Identify all lines of the data containing the string "boxes" and copy them.
======== PROVIDED INFORMATION
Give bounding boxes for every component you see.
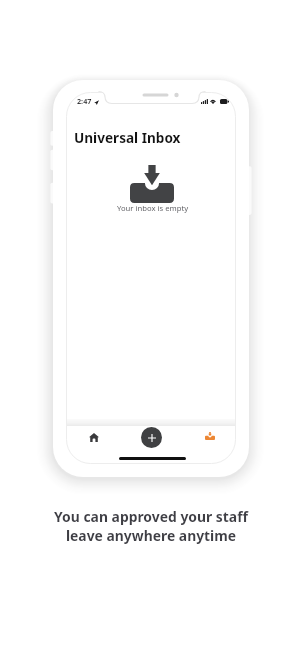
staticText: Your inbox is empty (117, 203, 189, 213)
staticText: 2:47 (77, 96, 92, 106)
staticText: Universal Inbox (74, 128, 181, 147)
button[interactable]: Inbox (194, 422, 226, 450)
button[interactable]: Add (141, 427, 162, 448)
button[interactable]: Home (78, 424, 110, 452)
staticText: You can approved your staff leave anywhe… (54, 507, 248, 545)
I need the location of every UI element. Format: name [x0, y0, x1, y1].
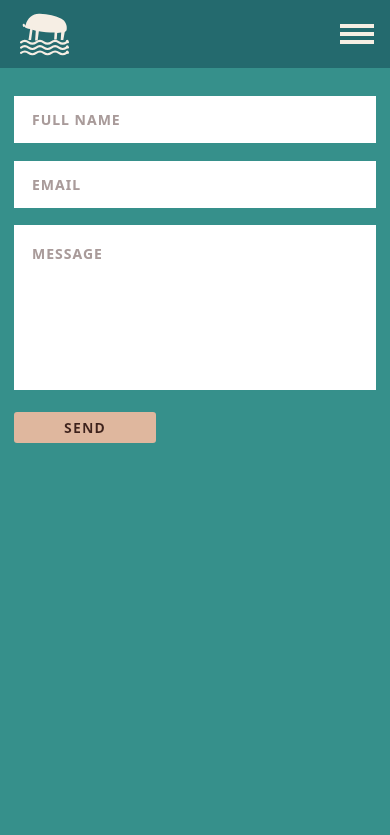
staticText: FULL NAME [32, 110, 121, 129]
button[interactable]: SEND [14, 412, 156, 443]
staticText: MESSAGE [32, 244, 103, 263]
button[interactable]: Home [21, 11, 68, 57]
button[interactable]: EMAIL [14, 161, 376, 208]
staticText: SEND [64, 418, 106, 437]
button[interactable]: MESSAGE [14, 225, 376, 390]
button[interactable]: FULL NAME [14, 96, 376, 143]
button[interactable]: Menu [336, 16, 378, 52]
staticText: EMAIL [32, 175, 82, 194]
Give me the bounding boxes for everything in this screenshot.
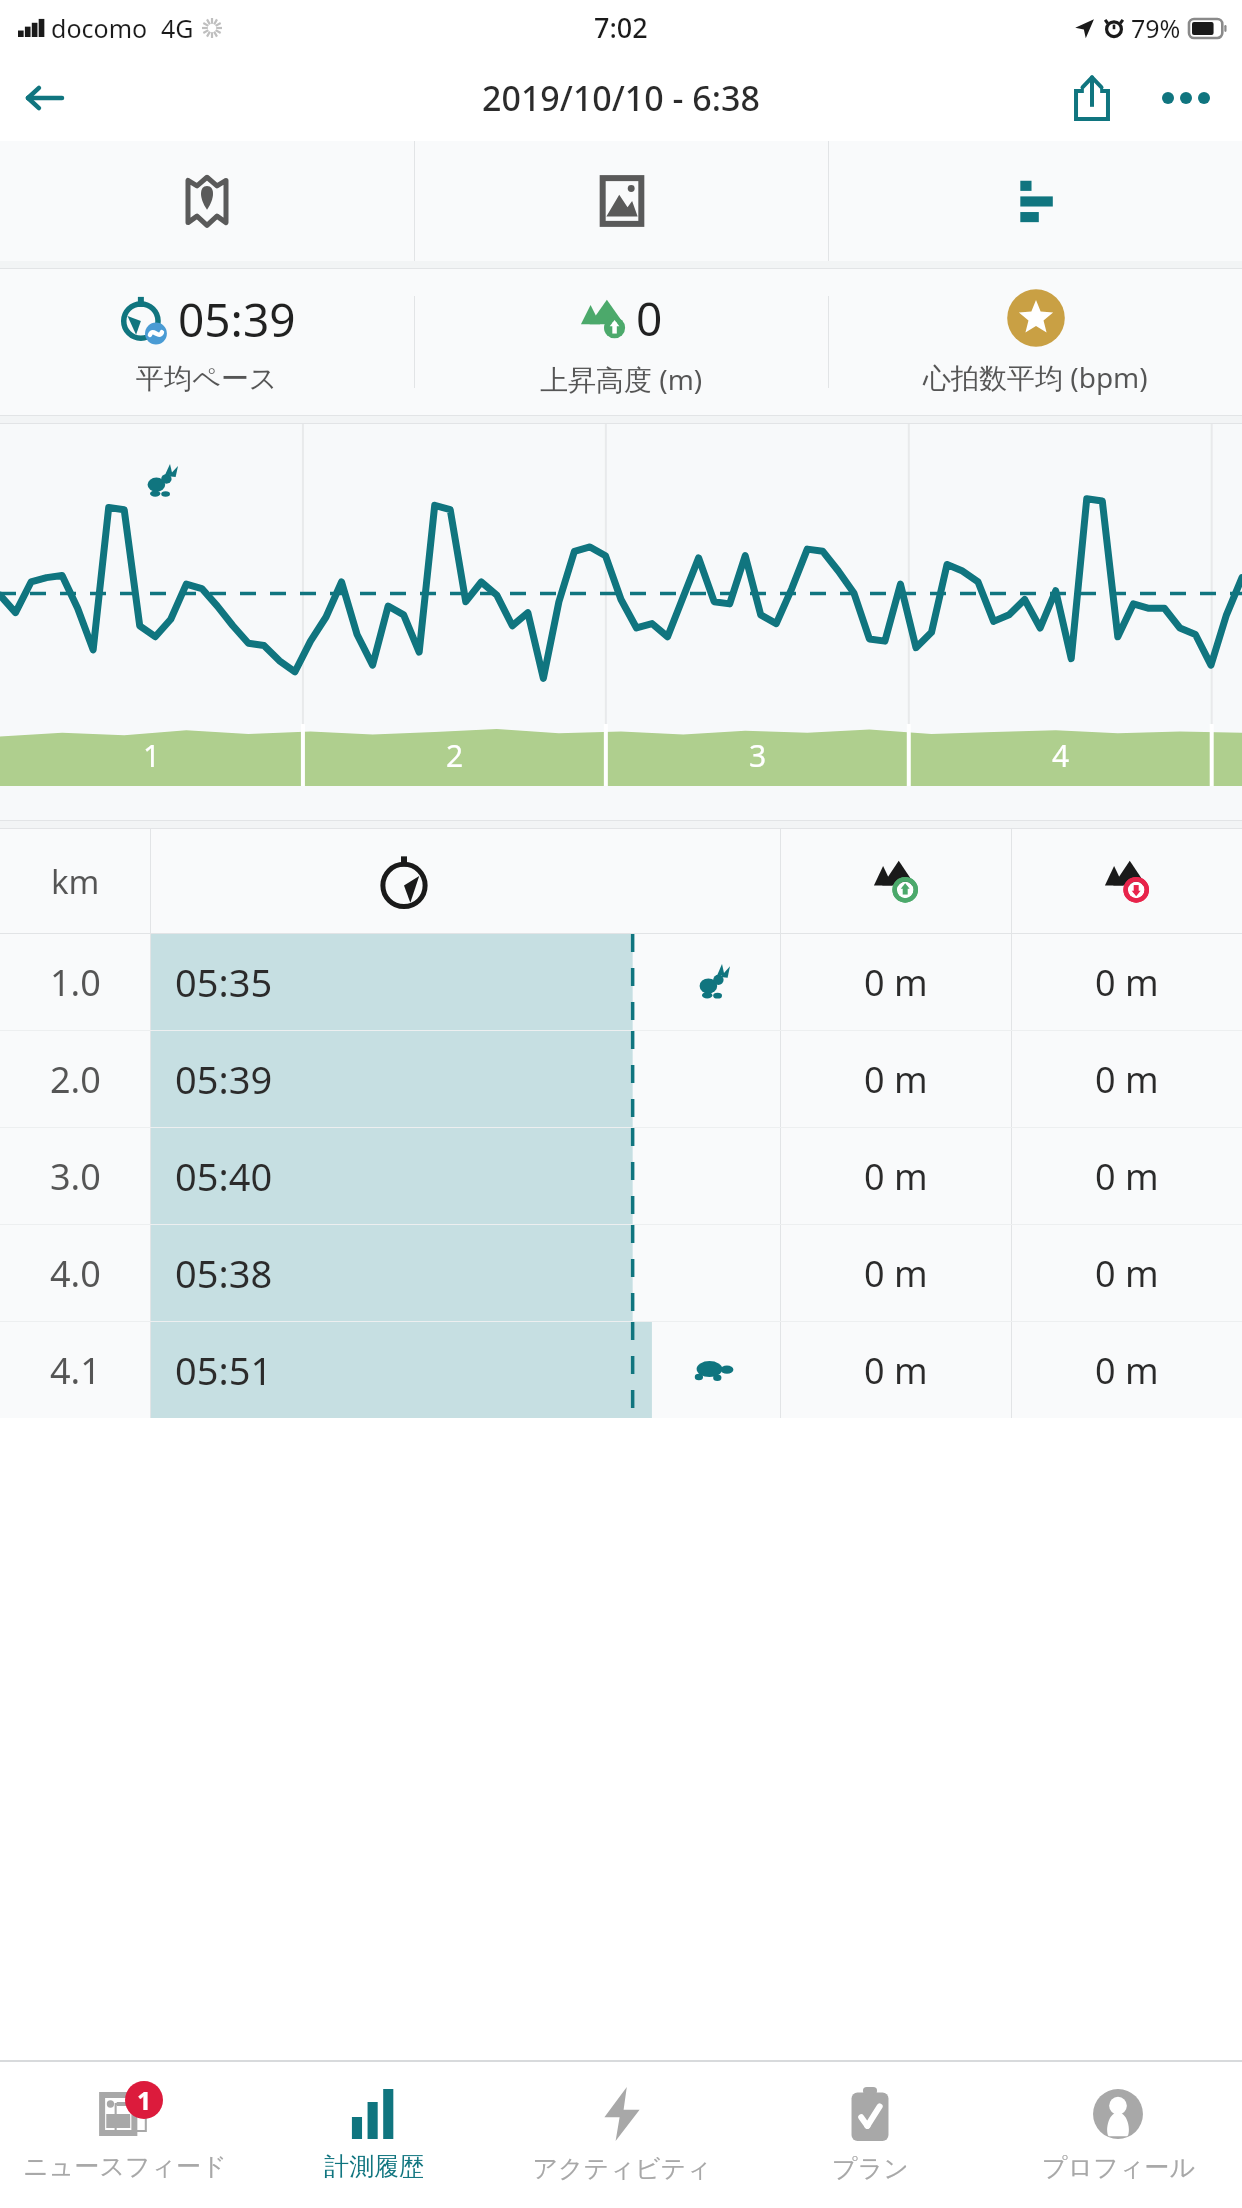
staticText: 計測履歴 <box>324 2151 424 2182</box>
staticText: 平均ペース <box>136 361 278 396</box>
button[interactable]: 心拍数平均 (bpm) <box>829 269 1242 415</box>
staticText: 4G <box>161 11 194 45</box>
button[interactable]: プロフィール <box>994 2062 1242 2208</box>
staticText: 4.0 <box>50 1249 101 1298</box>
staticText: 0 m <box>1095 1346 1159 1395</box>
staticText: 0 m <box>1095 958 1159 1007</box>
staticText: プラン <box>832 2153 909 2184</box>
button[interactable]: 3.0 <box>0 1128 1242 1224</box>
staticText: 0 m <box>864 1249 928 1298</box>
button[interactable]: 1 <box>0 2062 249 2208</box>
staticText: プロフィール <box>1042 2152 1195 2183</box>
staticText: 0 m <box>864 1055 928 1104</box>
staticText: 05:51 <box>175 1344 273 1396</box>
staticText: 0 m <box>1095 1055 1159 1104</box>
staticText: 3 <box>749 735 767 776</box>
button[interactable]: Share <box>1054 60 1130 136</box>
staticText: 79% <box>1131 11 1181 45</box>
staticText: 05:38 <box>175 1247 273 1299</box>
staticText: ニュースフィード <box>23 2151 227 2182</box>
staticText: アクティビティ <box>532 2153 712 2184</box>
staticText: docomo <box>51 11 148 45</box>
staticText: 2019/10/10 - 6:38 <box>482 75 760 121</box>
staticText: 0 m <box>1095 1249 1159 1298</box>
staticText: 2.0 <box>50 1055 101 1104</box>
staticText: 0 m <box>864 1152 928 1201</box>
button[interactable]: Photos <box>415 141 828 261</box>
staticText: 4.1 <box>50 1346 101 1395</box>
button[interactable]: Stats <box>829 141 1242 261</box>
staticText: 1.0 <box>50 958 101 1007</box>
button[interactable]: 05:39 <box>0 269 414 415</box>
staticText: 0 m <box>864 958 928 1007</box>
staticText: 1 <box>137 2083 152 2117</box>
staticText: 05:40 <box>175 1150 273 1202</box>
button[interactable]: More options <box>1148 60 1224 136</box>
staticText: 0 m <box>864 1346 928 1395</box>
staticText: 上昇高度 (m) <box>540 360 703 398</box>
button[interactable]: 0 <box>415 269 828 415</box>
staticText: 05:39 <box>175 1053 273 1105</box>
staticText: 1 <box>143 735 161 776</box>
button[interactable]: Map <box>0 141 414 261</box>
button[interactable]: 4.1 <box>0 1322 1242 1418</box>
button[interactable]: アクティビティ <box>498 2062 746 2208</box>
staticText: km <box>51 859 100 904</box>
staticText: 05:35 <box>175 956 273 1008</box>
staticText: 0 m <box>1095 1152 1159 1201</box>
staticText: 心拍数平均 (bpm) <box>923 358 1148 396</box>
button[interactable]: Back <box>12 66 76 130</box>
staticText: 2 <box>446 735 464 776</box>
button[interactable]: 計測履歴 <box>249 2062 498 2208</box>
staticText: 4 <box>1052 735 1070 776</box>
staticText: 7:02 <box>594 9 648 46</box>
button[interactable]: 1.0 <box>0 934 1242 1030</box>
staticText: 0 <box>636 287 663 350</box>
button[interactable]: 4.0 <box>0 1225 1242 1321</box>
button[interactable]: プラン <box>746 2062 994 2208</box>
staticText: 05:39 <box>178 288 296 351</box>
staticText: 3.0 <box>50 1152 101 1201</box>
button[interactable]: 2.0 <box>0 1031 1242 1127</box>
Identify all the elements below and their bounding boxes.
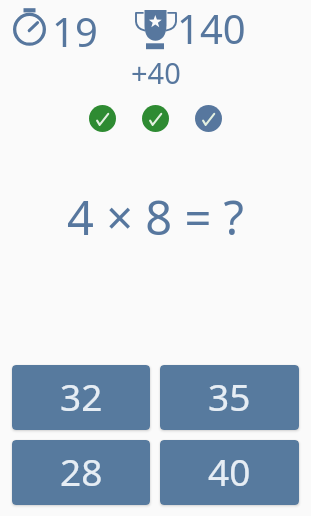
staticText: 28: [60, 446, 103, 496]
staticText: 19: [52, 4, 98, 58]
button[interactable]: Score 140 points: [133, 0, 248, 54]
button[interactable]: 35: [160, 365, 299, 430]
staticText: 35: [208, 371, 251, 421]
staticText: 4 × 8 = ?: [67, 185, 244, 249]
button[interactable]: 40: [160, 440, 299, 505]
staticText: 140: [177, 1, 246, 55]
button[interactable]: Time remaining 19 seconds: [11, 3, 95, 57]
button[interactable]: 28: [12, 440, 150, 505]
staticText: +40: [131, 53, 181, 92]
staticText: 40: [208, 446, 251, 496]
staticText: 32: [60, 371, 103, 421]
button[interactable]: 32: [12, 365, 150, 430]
================
◆ **RESPONSE BELOW**
Give bounding boxes for every component you see.
Give me the bounding boxes for everything in this screenshot.
Identify all the elements below and their bounding boxes.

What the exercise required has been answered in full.